Many Radiohead fans have noted that the songs get better as the album progresses, and while I don’t agree with the first-half-weak/second-half-great summation, it is true that most of the impact comes later. The opening songs establish the basic musical premise, as voiced by Ed O’Brien: “Rhythm is the king of limbs.” If you read that and associate “rhythm” and “dance rhythm,” you’ll be sorely disappointed (unless you associate “dance” with Thom Yorke’s heavily-memed, choreographed performance on the “Lotus Flower” video). The first three tracks use rhythm in unique and varied ways—contrasting rhythms to highlight tension, slipping rhythms to communicate a sense of uncertainty, shifting rhythms to draw out disconnection.
“Bloom” opens with a lovely piano loop quickly truncated and overwhelmed by drum and bass loops featuring quick, crowded beats that communicate a state of “busy-ness,” or “hyperactive brain buzz.” Thom Yorke’s vocal, however is heavy on elongated notes, seemingly moving forward at half-speed in comparison to the still-busy beats. The contrast is a perfect aural representation of that feeling you get when you’re dog-tired but drank too much caffeine, and while your body’s ready to crash, your brain is going a hundred miles a minute. Thom Yorke’s comments about the origins of the song describe a similar experience while watching the BBC’s The Blue Planet: “It was me lying on the sofa trying to go to sleep after being up too late with my young son and it was just coming in and out of my subconscious,” and the lyrics capture those semi-conscious images (“A giant turtle’s eyes/As jellyfish float by”). The first verse melts into an extended instrumental passage where the words melt into breaths and vocalizations, fading beautifully into a well-layered cascade of flugelhorns (arranged by Jonny Greenwood), all while the busy rhythm runs unabated. The horns provide additional contrast when the vocal resumes, but we are always drawn to the ever-present rhythm. While “Bloom” isn’t exactly your classic opener, it’s a well-constructed piece of colliding rhythms and textures mirroring real life experience.

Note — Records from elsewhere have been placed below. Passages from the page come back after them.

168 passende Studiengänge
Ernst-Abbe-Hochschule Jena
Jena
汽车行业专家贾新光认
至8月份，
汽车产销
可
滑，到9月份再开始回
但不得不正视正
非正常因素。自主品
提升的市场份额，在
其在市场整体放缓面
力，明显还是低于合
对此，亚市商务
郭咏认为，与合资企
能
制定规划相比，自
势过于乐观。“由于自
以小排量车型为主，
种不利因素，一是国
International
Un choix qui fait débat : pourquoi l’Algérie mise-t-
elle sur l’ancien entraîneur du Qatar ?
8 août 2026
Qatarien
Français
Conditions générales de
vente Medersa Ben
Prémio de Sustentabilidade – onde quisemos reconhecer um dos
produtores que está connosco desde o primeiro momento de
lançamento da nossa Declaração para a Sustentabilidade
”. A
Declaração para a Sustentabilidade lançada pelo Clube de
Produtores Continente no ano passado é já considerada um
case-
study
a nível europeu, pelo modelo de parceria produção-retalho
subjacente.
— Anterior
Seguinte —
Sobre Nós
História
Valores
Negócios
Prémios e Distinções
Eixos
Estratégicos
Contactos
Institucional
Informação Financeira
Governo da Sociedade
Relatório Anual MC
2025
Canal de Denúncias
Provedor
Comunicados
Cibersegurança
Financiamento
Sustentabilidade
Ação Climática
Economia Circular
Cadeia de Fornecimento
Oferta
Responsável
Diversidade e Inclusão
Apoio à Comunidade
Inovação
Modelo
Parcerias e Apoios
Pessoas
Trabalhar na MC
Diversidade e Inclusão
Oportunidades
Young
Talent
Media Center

“Morning Mr. Magpie” had been lying around in the Radiohead pile for some time. It started out as a raw acoustic number, then apparently went through several transformations, none of which worked. The acoustic version (you can find it on YouTube) has the virtue of chord diversity and clarity, but clearly lacks something, most apparently in the awkward rhythmic shifts. While The King of Limbs version certainly resolves the rhythmic problem—using the nervous rhythm to amplify the narrator’s frustration with his inability to write music—I find this application of a “busy” beat more annoying than insightful. I’m also not sure why Thom Yorke would fall back on the silly myth of the magpie’s penchant for thievery as an explanation for writer’s block. Even more curious is Thom Yorke expressing frustration at losing his gift for melody; after all, he told Q Magazine in a piece on Kid A that “I’d completely had it with melody. I just wanted rhythm. All melodies to me were pure embarrassment.” Oddly enough, the song that bemoans the loss of the melodic touch became a rhythmic playground in its “final” manifestation—and my least favorite song on the album.

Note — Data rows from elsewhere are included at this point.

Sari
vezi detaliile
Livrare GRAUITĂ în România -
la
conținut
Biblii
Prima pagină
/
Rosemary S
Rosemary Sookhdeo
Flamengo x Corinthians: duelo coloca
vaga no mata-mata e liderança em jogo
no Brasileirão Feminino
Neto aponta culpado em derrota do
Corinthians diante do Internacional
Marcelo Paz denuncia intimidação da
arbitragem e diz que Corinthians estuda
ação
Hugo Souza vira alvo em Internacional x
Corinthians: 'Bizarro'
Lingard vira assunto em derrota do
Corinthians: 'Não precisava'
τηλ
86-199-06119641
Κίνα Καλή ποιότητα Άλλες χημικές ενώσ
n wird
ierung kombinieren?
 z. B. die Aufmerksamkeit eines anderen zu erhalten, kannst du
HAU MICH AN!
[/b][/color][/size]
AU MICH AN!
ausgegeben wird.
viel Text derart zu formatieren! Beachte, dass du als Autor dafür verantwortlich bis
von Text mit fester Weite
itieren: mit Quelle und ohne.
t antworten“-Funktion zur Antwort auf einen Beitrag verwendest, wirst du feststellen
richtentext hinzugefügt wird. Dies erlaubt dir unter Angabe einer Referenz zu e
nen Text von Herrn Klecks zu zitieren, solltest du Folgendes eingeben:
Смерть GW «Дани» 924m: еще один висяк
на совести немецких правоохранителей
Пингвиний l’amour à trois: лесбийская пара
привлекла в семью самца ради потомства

My ears do perk up to the opening passages of “Little by Little,” with its reverse acoustic strum and layered guitars climbing the scale with falling note patterns over a salsa-influenced rhythm. My ears shut down as soon as I hear Thom Yorke’s vocal, one seriously lacking in intent, commitment or both. While still not perfect—fundamentally, I don’t think the song is one of their best—the live and televised versions of “Little by Little” feature an edginess that is completely missing from The King of Limbs version.

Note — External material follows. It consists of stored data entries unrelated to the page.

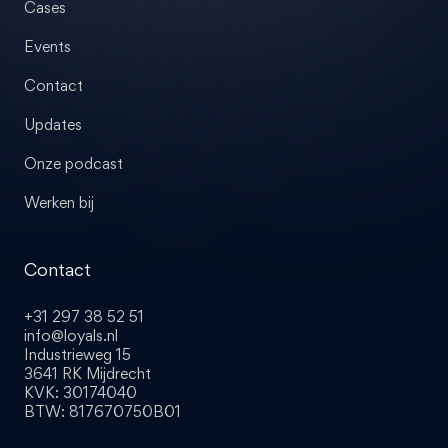
Cases
Events
Contact
Updates
Onze podcast
Werken bij
Contact
+31 297 38 52 51
info@loyals.nl
Industrieweg 15
3641 RK Mijdrecht
KVK: 30174040
BTW: 817670750B01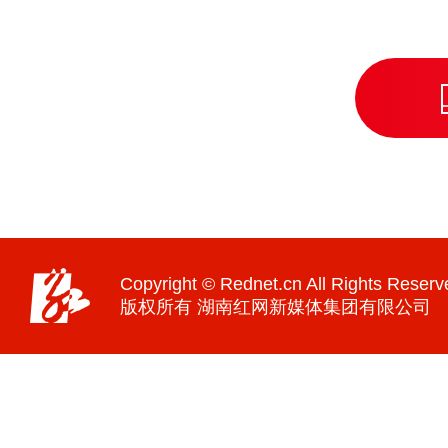
Copyright © Rednet.cn All Rights Reserv
版权所有 湖南红网新媒体集团有限公司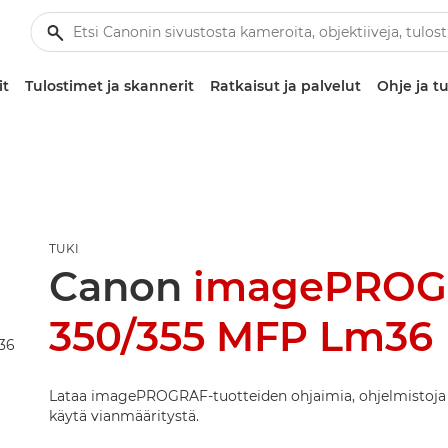
it
Tulostimet ja skannerit
Ratkaisut ja palvelut
Ohje ja tu
TUKI
Canon
imagePROG
350/355 MFP Lm36
Lataa imagePROGRAF-tuotteiden ohjaimia, ohjelmistoja 
käytä vianmääritystä.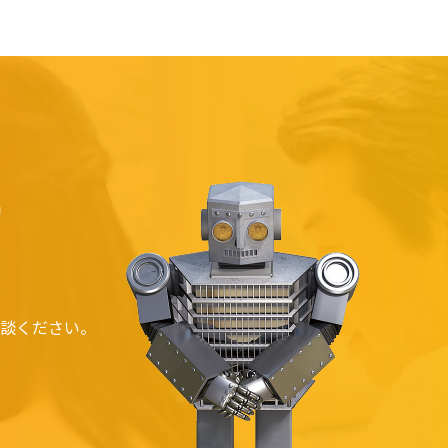
S
談ください。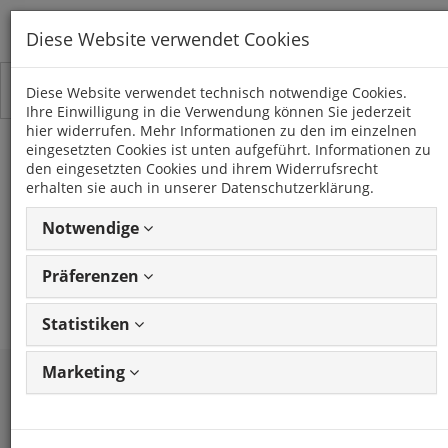
Diese Website verwendet Cookies
Toggle
Kategorien
Diese Website verwendet technisch notwendige Cookies.
navigation
Ihre Einwilligung in die Verwendung können Sie jederzeit
hier widerrufen. Mehr Informationen zu den im einzelnen
TIIDA (C11)
eingesetzten Cookies ist unten aufgeführt. Informationen zu
den eingesetzten Cookies und ihrem Widerrufsrecht
(2004 - 2011)
erhalten sie auch in unserer Datenschutzerklärung.
Notwendige
1 Artikel
Präferenzen
Statistiken
Marketing
Wir sind für Sie da!
TECHSUPPORT per Telefon, Email oder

And in case you’re wondering, yes, this is a favorable review. I made a full consumer-oriented disclosure at the start—it does get better! A lot better!
The good times begin with the instrumental “Feral,” a piece that gets so little attention or respect that there is a Reddit thread called, “Where’s the Love for Feral??” From my perspective, if Radiohead had come out with a 5-song EP that opened with “Feral” and included the last four tracks on The King of Limbs, I would have pronounced it the greatest fucking EP ever released.
I don’t think it’s accurate to say “Feral” has an opening passage, for it feels like we’ve walked into a performance in progress. Without any introductory fanfare, the energetic beats and the simple G-minor pattern (first variation low, second through fourth variations an octave higher) establish the center of the vortex around which the other blocks of sound will revolve. Thom Yorke enters slightly off-center, singing a descending scale-friendly pattern of blurred lyrics, then reappears further off-center on a higher plane, his voice drenched in the kind of natural reverb you might hear in a cathedral. The effect is positively ecclesiastic, giving the piece a ghostly, supernatural tinge. At the end of the next vocal pair, the synthesized bass enters, giving us a brief foretaste of what is to come. The vocal loops then become more scattered, creating a sense of disturbance reinforced by varying levels of loudness. When the beats fade further into the background and the vocal sounds like someone running out of breath, the ominous, sustained sound of a synthesizer slowly fills the background while the bass re-enters the mix, further crowding the soundscape. The pressure becomes quite intense, and the feeling I get is “pleasant claustrophobia,” similar to the weird delight we feel when viewing the scene in the horror flick when the evil monster is closing in on the innocent young lass. When the band backs off and cuts the bass, it’s almost like “whew, that was a close one!” When the basic pattern returns, it feels almost like relief—almost because of the natural melancholy inherent in a minor chord. But like in any decent scary movie, a more frightening manifestation appears when the pressure from the bass returns and Thom goes full ecclesiastic. In the fade, everything disappears except for the sound of a computerized metronome and that something-wicked-this-way-comes bass run. Given the song’s title, it wouldn’t be illogical to connect that wickedness to a wild animal, but personally I find the ecclesiastical vocals much more disturbing. I can deal with wild animals or werewolves, but cathedrals, chapels and churches freak me the fuck out (Sainte-Chapelle excepted). Whatever your personal sensitivities, “Feral” is a thrilling listening experience—and if you love bass as much as I do, check out the even more ferocious manifestation on the From the Basement version.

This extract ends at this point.